Pavlo Hryhorovych Tychyna (;  – September 16, 1967) was a major Ukrainian poet, translator, publicist, public activist, academician, and statesman. He composed the lyrics to the Anthem of the Ukrainian Soviet Socialist Republic.

Life

Born in Pisky in 1891, he was baptized on January 27, which was mistakenly considered his birth date until recently. His father, Hryhoriy Timofiyovych Tychynin, was a village deacon and a teacher in the local grammar school. His mother, Maria Vasylivna Tychynina (Savytska), was eleven years younger than Pavlo's father. Pavlo had nine siblings: five sisters and four brothers. At first young Tychyna studied at the district's elementary school which was opened in Pisky in 1897. His first teacher was Serafima Morachevska who later recommended him to try his talent in chorus. In 1900 he became a member of an archiary chorus in the Trinity (Troitsky) monastery near Chernihiv. Simultaneously young Tychyna studied in the Chernihiv theological school. In 1906 Pavlo's father died. In 1907 Pavlo finished his school.

In 1907-1913 Tychyna continued his education in the Chernihiv Theological Seminary. There he became friends with the future poet, Vasyl Ellan-Blakytny. He also met Mykhailo Kotsiubynsky who greatly influenced his early works. In 1912-1913 Tychyna's works get published in the various local publications. In 1913-1917 he was studying at the Economics department of the Kyiv Commercial Institute which he did not finish. At the same time, he worked on the editorial boards of the Kyiv newspaper Rada and the magazine Svitlo (1913–14). In summers he worked for the Chernihiv statistical bureau. Later he worked as the assistant to chorus-meister in the Mykola Sadovsky theater.

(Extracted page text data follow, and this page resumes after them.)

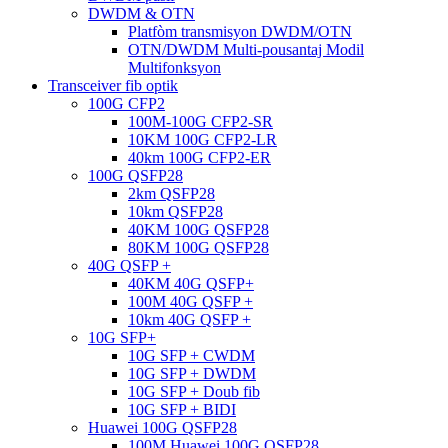
DWDM & OTN
Platfòm transmisyon DWDM/OTN
OTN/DWDM Multi-pousantaj Modil
Multifonksyon
Transceiver fib optik
100G CFP2
100M-100G CFP2-SR
10KM 100G CFP2-LR
40km 100G CFP2-ER
100G QSFP28
2km QSFP28
10km QSFP28
40KM 100G QSFP28
80KM 100G QSFP28
40G QSFP +
40KM 40G QSFP+
100M 40G QSFP +
10km 40G QSFP +
10G SFP+
10G SFP + CWDM
10G SFP + DWDM
10G SFP + Doub fib
10G SFP + BIDI
Huawei 100G QSFP28
100M Huawei 100G QSFP28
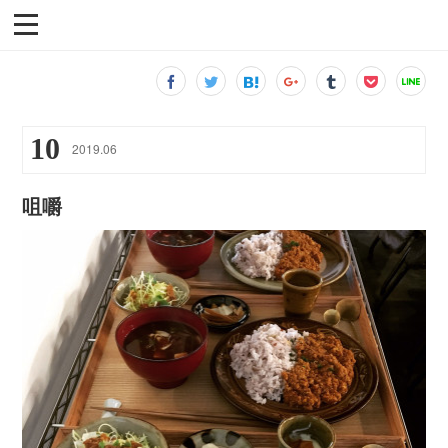
10
2019
.
06
咀嚼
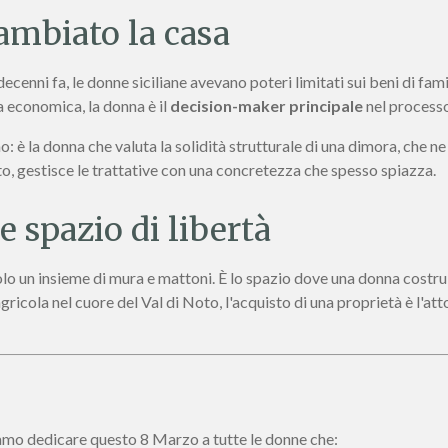
cambiato la casa
cenni fa, le donne siciliane avevano poteri limitati sui beni di fami
a economica, la donna è il
decision-maker principale
nel processo
o: è la donna che valuta la solidità strutturale di una dimora, che ne
o, gestisce le trattative con una concretezza che spesso spiazza.
 spazio di libertà
solo un insieme di mura e mattoni. È lo spazio dove una donna costru
gricola nel cuore del Val di Noto, l'acquisto di una proprietà è l'att
iamo dedicare questo 8 Marzo a tutte le donne che:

When World War I broke out the institute transferred to Saratov. Tychyna, whilst on the road to the institute's new location, became ill and was forced to stop and recover from his sickness. He found sanctuary at the house of another poet, Volodymyr Samiylenko, in Dobrianka. During the war he worked with various Ukrainian publications.  In 1920 Pavlo became a member of Pluh. After an immediate success with his poetry, in 1923 he moved to Kharkiv (Kharkov), entering the vibrant world of early post-Revolution Ukrainian literary organizations. In 1923 he joined the organization Hart after moving to Kharkivn and in 1927 the famed VAPLITE. In the 1920s Tychyna was a member of Kharkiv city council as an independent. Controversy about the ideological tendencies of VAPLITE and the content of several of Tychyna's poems led to him being criticized for ideological reasons. As a response, Tychyna stopped writing and everybody assumed that it was the end to his writings. Later he became a member of Chervonyi Shliakh, and started to study Armenian, Georgian, and Turkic language, and became the activist of the Association of Eastern Studies in Kyiv.

Work
His initial work had strong connections to the symbolist literary movement, but his style transformed a number of times during his long career and frequently aped the acceptable socialist realism. His first works exploded onto the avant-garde Ukrainian scene with their colorful imagery and dynamic rhythms. However, as the Communist approach to artistic expression hardened and the role of a state-supported artist became more defined and restricted, Tychyna's poetry shifted rather dramatically, using clear pro-Communist political language, including a famous ode to Joseph Stalin, and the lyrics of the state anthem of the Ukrainian SSR. In 1933 the newspaper Pravda published his poem "The Party leads" in the Ukrainian language. Tychyna was often criticized by Ukrainian exiles for the praising of Communism in his work and co-option by the regime, but recent scholarship has stressed his subtle distancing and mocking of Communist excesses and brutality through over-the-top suffusive praise.

Controversy
Tychyna represents a complicated figure in both a political and academic sense. Many Ukrainian exile intellectuals and scholars involved in the analysis of Ukrainian literary history could not accept Tychyna's submission to political authority and apparent abandonment of many of his literary companions to the horrors of Stalinism. The true merit of his later poetry has been difficult to judge in such a bitter environment, which is only now relaxing. It also becomes difficult to determine Tychyna's true intent and emotions in such a repressive environment.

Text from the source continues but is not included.